Il Barone rosso

Di Eric Idle

Pene di morte giudiziarie ed extragiudiziarie

Francamente, il dibattito sul duello Clinton-Trump non serve a un beneamato nulla, se visto in termini calcistici e il Lei per chi tifa è la vacua domanda di chi ha rinunciato a capire e far capire la realtà del mondo. Sotto il diluvio mediatico emergono invece due notizie che interrogano in modo diretto la politica vera e le persone semplici. Su questioni di vita e di morte. Durante la giornata mondiale contro la pena di morte, i vescovi cattolici del Texas, lo Stato con più esecuzioni capitali recenti negli Stati Uniti (più del 30%) e con alcune delle più oscene prigioni private al mondo, hanno diffuso un proclama contro questa pena che, nei Paesi che ascoltano la lezione di Cesare Beccaria, è obsoleta da secoli. Dichiarando la giornata un’espressione a favore della protezione della vita, i vescovi constatano che: la pena di morte colpisce i poveri, le minoranze e gli squilibrati (ma quanti boss mafiosi hanno visto il patibolo?); i costi di un’esecuzione sono tripli rispetto all’ergastolo; la pena capitale non influisce sui tassi di criminalità (come si sa dal 1764, cioè da un quarto di millennio); la morte del criminale non consola le vittime dei familiari, non permette alcuna riabilitazione (è utile rivedere il film italiano Cesare deve morire), influenza negativamente l’educazione dei bambini ed esclude compassione e redenzione dalle culture che la praticano. Insomma, perché la morte per iniezione è più civilizzata dello sgozzamento alla Daesh? Quali valori di libertà, eguaglianza, fraternità e democrazia difende?

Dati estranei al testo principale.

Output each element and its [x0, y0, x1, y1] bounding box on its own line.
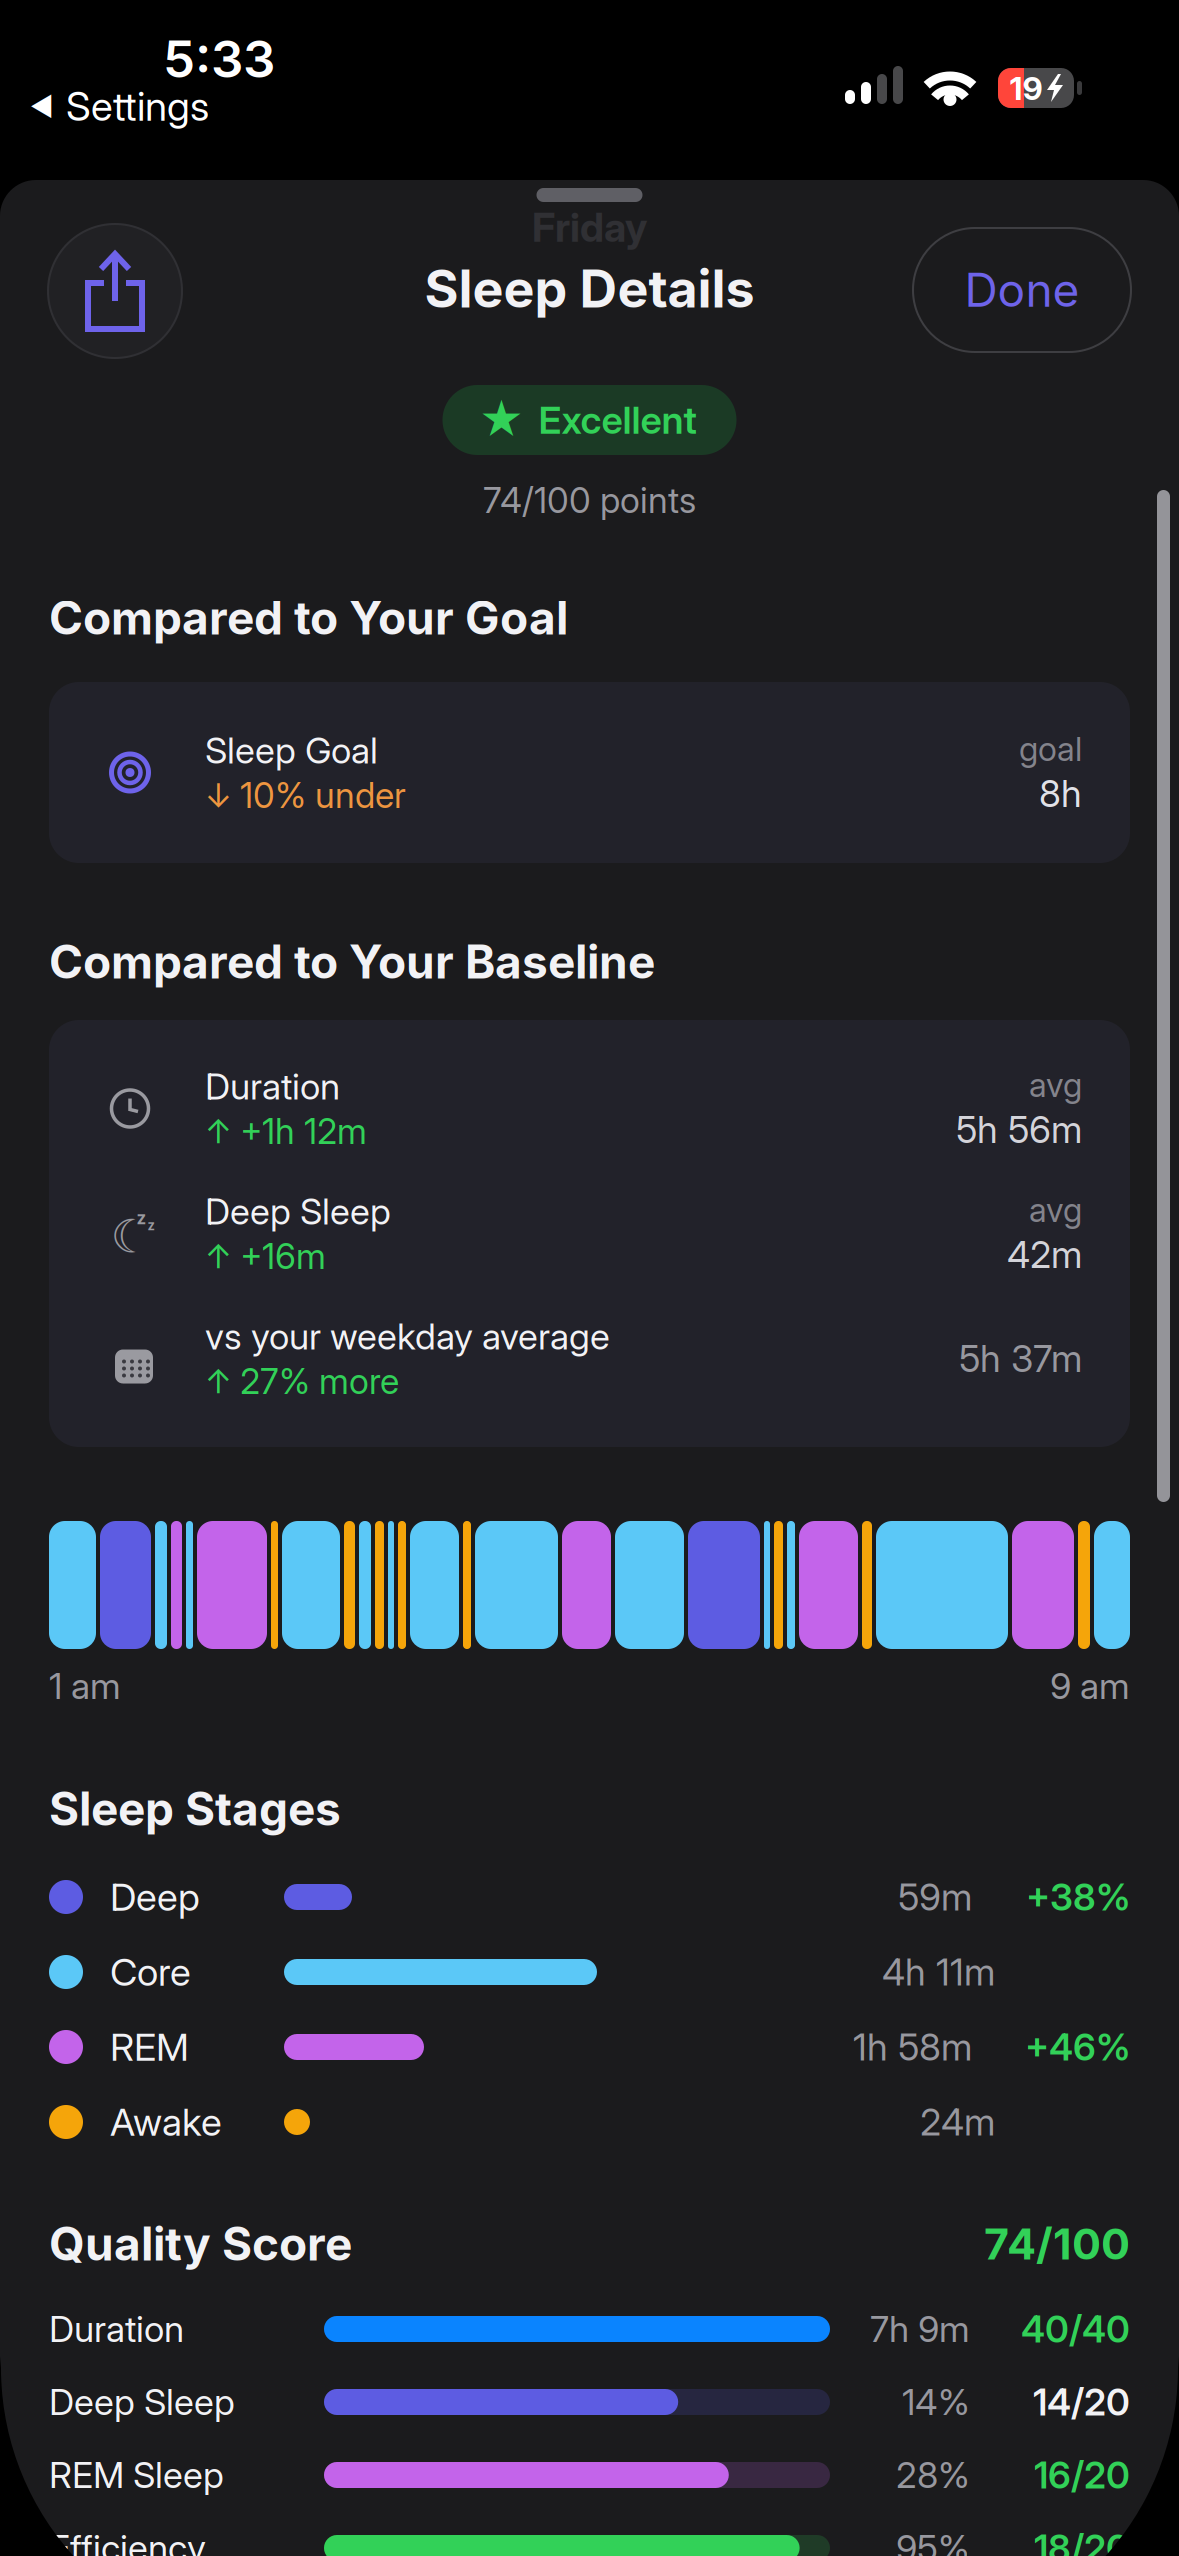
staticText: ↑: [205, 1111, 232, 1151]
staticText: Compared to Your Baseline: [49, 934, 655, 990]
staticText: avg: [1029, 1065, 1082, 1105]
staticText: 9 am: [1050, 1664, 1130, 1708]
staticText: 5h 56m: [956, 1107, 1082, 1152]
staticText: avg: [1029, 1190, 1082, 1230]
staticText: 1h 58m: [853, 2025, 972, 2069]
staticText: 14/20: [1033, 2380, 1130, 2424]
staticText: 1 am: [49, 1664, 121, 1708]
staticText: +46%: [1025, 2025, 1130, 2069]
staticText: 8h: [1039, 771, 1082, 816]
staticText: 24m: [920, 2100, 995, 2144]
staticText: z: [136, 1208, 146, 1228]
staticText: 59m: [898, 1875, 972, 1919]
staticText: Deep Sleep: [205, 1190, 391, 1233]
staticText: REM: [110, 2024, 189, 2070]
staticText: 74/100 points: [483, 479, 696, 521]
button[interactable]: Done: [913, 228, 1131, 352]
staticText: Efficiency: [49, 2526, 206, 2556]
staticText: 4h 11m: [882, 1950, 995, 1994]
staticText: Settings: [66, 82, 209, 130]
staticText: REM Sleep: [49, 2453, 224, 2497]
staticText: +1h 12m: [240, 1110, 367, 1152]
staticText: Duration: [49, 2307, 184, 2351]
staticText: 19: [1010, 69, 1042, 108]
staticText: 7h 9m: [870, 2307, 970, 2351]
staticText: Friday: [532, 203, 647, 251]
staticText: 16/20: [1034, 2453, 1130, 2497]
staticText: Sleep Stages: [49, 1781, 341, 1837]
staticText: +16m: [240, 1235, 326, 1277]
staticText: Excellent: [538, 397, 696, 443]
staticText: ★: [478, 393, 524, 447]
staticText: Done: [964, 262, 1080, 318]
staticText: +38%: [1026, 1875, 1130, 1919]
staticText: 27% more: [240, 1360, 399, 1402]
staticText: 18/20: [1034, 2526, 1130, 2556]
staticText: 5h 37m: [959, 1336, 1082, 1381]
staticText: Deep: [110, 1874, 200, 1920]
staticText: ◀: [30, 90, 54, 122]
staticText: Awake: [110, 2099, 222, 2145]
staticText: ↑: [205, 1361, 232, 1401]
staticText: 10% under: [240, 774, 406, 816]
staticText: 28%: [896, 2453, 970, 2497]
staticText: goal: [1019, 729, 1082, 769]
button[interactable]: ◀: [30, 82, 209, 130]
staticText: ↓: [205, 775, 232, 815]
staticText: Quality Score: [49, 2216, 352, 2272]
staticText: Deep Sleep: [49, 2380, 235, 2424]
staticText: Sleep Details: [424, 257, 754, 320]
staticText: Sleep Goal: [205, 728, 378, 772]
staticText: Duration: [205, 1064, 340, 1108]
staticText: ↑: [205, 1236, 232, 1276]
staticText: 14%: [902, 2380, 970, 2424]
button[interactable]: [48, 224, 182, 358]
staticText: 42m: [1007, 1232, 1082, 1277]
staticText: vs your weekday average: [205, 1314, 610, 1358]
staticText: 5:33: [163, 28, 275, 90]
staticText: Compared to Your Goal: [49, 590, 568, 646]
staticText: 74/100: [984, 2218, 1130, 2270]
staticText: 40/40: [1021, 2307, 1130, 2351]
staticText: Core: [110, 1949, 191, 1995]
staticText: z: [148, 1218, 154, 1233]
staticText: ☾: [110, 1210, 152, 1263]
staticText: 95%: [896, 2526, 970, 2556]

Dall’altro capo dell’oceano Pacifico, invece, si profila una chiesa silenziosa e incerta davanti al massacro extragiudiziale attivamente promosso dal neopresidente Rodrigo Duterte con il tristo primato di 3.600 spacciatori o piccoli criminali uccisi. È difficile non pensare a una Notte dei cristalli o a un pogrom prolungati ed è pericoloso, oltre che impolitico, immaginare che alcune vite abbiano meno valore delle altre. I sondaggi, che mostrano un 76% a favore del presidente massacratore, e un 84% a favore della guerra alla droga (anche se con una maggioranza che prova ripugnanza all’omicidio di massa), rivelano piuttosto a che livello è sceso lo stato di diritto in una democrazia occidentale e quindi la credibilità di uno Stato che elimina i piccoli pesci, ma permette all’impunità, alla violenza e alla contiguità mafiosa d’installarsi nel cuore delle forze dell’ordine. Non ci vuole una scienza infusa per capire che la strada filippina è molto simile a quella messicana, i cui risultati in termini di lotta alla mafia sono, dopo dieci anni, a dir poco deludenti. Se la democrazia vuole vivere deve evitare i silenzi complici sui killing fields distanti per circoscrivere e debellare il contagio di una vecchia barbarie con nuovo mascara.